Understanding kafka watermark strategy assigner

Classic

List

Threaded

2 messages Options

Nikola Hrusov

Understanding kafka watermark strategy assigner

Hi,

I am reading about the watermark creation of the kafka streams using the article here: https://ci.apache.org/projects/flink/flink-docs-stable/dev/connectors/kafka.html#kafka-consumers-and-timestamp-extractionwatermark-emission

In there, it is a given example where the watermark assigner is directly attached to the consumer like so (solution 1):

FlinkKafkaConsumer<String> myConsumer = new FlinkKafkaConsumer<>("topic", new SimpleStringSchema(), properties);
myConsumer.assignTimestampsAndWatermarks(WatermarkStrategy.forBoundedOutOfOrderness(Duration.ofSeconds(20)));
env.addSource(myConsumer)....

Then we can use that by adding it as a source and continue with the application.

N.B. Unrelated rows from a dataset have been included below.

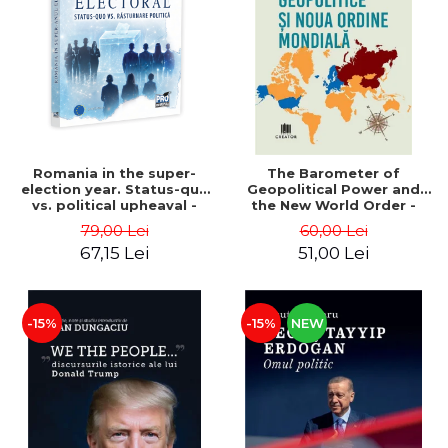
LEGAL AND ADMINISTRATIVE
Distributors
SCIENCES
ECONOMIC SCIENCES
EXACT SCIENCES
PHYSICAL EDUCATION AND
SPORTS
PROCEEDINGS
Romania in the super-
The Barometer of
SCIENTIFIC PUBLICATIONS
election year. Status-quo
Geopolitical Power and
vs. political upheaval -
the New World Order -
PRE-UNIVERSITY
Alexandru Radu, Daniel
Daria Gusa
79,00 Lei
60,00 Lei
FREE TIME
Buti
67,15 Lei
51,00 Lei
COMING SOON
NEW APPEARANCES
PROMOTIONS
-15%
-15%
NEW
STUDY PACKAGES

My question is, would that have any/much difference against doing it after the source? Something like this (solution 2):

FlinkKafkaConsumer<String> myConsumer = new FlinkKafkaConsumer<>("topic", new SimpleStringSchema(), properties);
env

.addSource(myConsumer)

.assignTimestampsAndWatermarks(WatermarkStrategy.forBoundedOutOfOrderness(Duration.ofSeconds(20)));

I can eventually think that it would create an extra operator, but is there any other [unnecessary] overhead that solution 2 will give over solution 1?

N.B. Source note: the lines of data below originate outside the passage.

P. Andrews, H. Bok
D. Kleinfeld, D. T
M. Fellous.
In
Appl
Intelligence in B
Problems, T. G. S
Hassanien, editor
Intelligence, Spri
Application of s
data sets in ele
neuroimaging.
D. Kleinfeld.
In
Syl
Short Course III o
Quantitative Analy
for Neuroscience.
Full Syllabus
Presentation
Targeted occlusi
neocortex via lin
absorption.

I tried running a simple job, but I couldn't see much difference. I would like to know if there is something I am unaware of and I can do better.

Regards

Nikola Hrusov

Kostas Kloudas-5

Re: Understanding kafka watermark strategy assigner

Hi Nikola,

Apart from the potential overhead you mentioned about having one more
operator, I cannot find any other. Also even this one I think is
negligible.
The reason why we recommend attaching the Watermark Generator to the
source is more about semantics rather than efficiency. It seems
natural for a pipeline whose logic depends on event time to have its
Watermarks generated at the source.

Cheers,
Kostas

On Sun, Nov 8, 2020 at 8:14 PM Nikola Hrusov <[hidden email]> wrote:

>
> Hi,
>
> I am reading about the watermark creation of the kafka streams using the article here: https://ci.apache.org/projects/flink/flink-docs-stable/dev/connectors/kafka.html#kafka-consumers-and-timestamp-extractionwatermark-emission
>
> In there, it is a given example where the watermark assigner is directly attached to the consumer like so (solution 1):
>
>> FlinkKafkaConsumer<String> myConsumer = new FlinkKafkaConsumer<>("topic", new SimpleStringSchema(), properties);
>> myConsumer.assignTimestampsAndWatermarks(WatermarkStrategy.forBoundedOutOfOrderness(Duration.ofSeconds(20)));
>> env.addSource(myConsumer)....
>
>
> Then we can use that by adding it as a source and continue with the application.
>
> My question is, would that have any/much difference against doing it after the source? Something like this (solution 2):
>
>>
>> FlinkKafkaConsumer<String> myConsumer = new FlinkKafkaConsumer<>("topic", new SimpleStringSchema(), properties);
>> env
>>
>> .addSource(myConsumer)
>>
>> .assignTimestampsAndWatermarks(WatermarkStrategy.forBoundedOutOfOrderness(Duration.ofSeconds(20)));
>
>
> I can eventually think that it would create an extra operator, but is there any other [unnecessary] overhead that solution 2 will give over solution 1?
> I tried running a simple job, but I couldn't see much difference. I would like to know if there is something I am unaware of and I can do better.
>
> Regards,
> Nikola Hrusov
>